— EXERCISE —
Give back exactly the lines of the data below, starting with the line that has "December 2023" and going on through the line that has "Physiotherapie".

— EXTRACTED INFORMATION —

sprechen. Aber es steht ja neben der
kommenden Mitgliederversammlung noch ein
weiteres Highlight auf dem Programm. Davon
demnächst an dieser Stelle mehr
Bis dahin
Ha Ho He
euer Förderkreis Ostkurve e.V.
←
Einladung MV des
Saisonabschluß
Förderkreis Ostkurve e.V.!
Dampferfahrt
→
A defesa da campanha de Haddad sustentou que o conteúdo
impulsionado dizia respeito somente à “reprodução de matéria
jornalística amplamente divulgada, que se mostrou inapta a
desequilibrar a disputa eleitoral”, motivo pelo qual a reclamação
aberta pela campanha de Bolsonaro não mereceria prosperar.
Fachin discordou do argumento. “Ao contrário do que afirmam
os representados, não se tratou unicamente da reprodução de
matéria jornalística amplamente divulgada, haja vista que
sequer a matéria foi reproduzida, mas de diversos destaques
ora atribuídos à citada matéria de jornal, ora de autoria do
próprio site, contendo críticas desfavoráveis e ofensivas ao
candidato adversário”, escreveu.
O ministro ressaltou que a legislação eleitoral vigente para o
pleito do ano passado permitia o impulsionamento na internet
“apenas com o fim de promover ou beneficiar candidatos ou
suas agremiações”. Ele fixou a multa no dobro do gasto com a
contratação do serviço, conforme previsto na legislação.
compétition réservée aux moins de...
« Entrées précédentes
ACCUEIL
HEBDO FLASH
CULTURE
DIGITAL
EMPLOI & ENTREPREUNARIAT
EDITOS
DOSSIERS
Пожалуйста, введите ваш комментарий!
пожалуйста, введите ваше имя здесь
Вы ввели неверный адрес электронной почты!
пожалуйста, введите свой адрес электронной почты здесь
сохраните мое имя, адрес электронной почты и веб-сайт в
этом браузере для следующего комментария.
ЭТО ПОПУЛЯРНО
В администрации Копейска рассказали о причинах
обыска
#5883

==

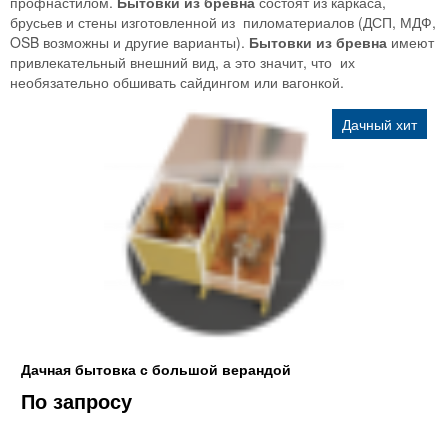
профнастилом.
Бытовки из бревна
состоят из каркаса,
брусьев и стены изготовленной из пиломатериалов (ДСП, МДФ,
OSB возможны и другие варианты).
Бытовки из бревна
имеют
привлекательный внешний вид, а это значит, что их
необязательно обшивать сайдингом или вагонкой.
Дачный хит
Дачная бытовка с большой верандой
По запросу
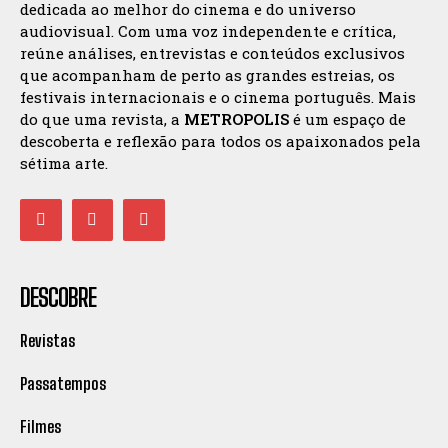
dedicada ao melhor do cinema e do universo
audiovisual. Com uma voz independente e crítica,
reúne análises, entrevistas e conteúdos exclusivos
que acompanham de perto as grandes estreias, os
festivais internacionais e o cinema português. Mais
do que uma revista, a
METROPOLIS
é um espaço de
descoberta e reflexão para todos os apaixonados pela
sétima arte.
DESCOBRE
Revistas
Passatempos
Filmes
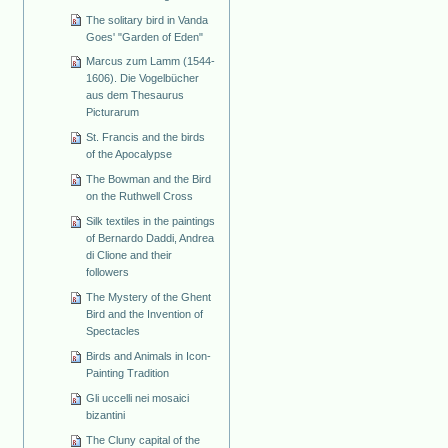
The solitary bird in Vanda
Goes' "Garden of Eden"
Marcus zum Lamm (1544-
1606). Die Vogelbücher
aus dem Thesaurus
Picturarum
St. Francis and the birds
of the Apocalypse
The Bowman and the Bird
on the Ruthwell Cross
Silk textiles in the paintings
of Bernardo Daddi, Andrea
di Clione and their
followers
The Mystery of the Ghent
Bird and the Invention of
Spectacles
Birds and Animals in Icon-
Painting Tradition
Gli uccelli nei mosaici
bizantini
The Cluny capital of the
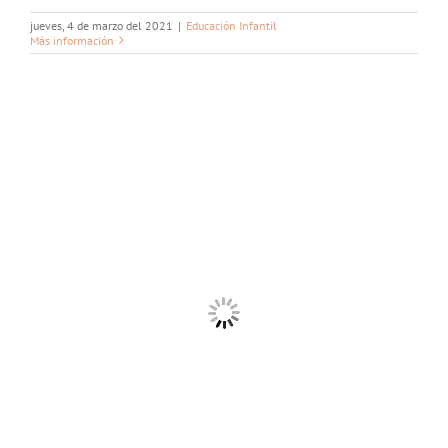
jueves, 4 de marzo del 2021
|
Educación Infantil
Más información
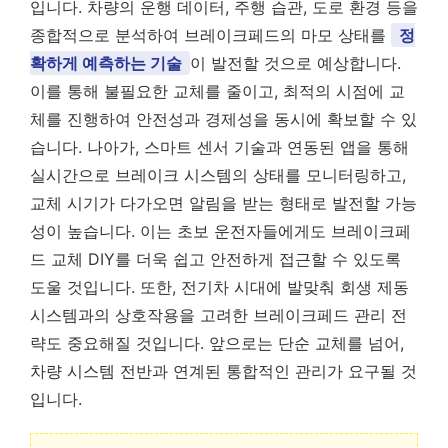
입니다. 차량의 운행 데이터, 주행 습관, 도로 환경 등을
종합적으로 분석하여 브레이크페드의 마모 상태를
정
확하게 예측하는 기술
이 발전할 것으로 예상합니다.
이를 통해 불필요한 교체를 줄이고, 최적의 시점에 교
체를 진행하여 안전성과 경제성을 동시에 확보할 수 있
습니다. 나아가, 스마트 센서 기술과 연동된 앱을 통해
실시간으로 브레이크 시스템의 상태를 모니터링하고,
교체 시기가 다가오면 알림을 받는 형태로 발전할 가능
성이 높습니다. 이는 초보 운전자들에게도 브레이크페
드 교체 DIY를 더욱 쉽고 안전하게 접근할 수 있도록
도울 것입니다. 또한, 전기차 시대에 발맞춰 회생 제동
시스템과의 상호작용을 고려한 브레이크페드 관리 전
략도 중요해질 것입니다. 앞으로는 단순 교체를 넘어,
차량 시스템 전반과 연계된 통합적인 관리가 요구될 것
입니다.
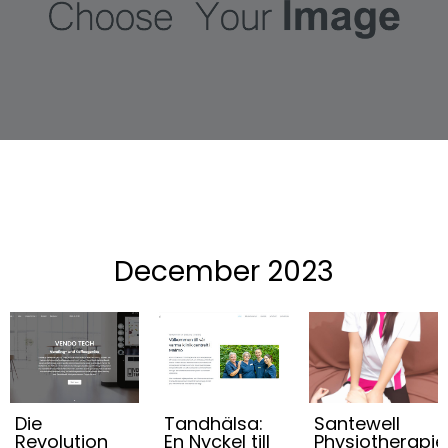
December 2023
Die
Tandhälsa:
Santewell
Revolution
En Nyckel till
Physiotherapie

— EXERCISE OUTPUT —
December 2023
Die
Tandhälsa:
Santewell
Revolution
En Nyckel till
Physiotherapie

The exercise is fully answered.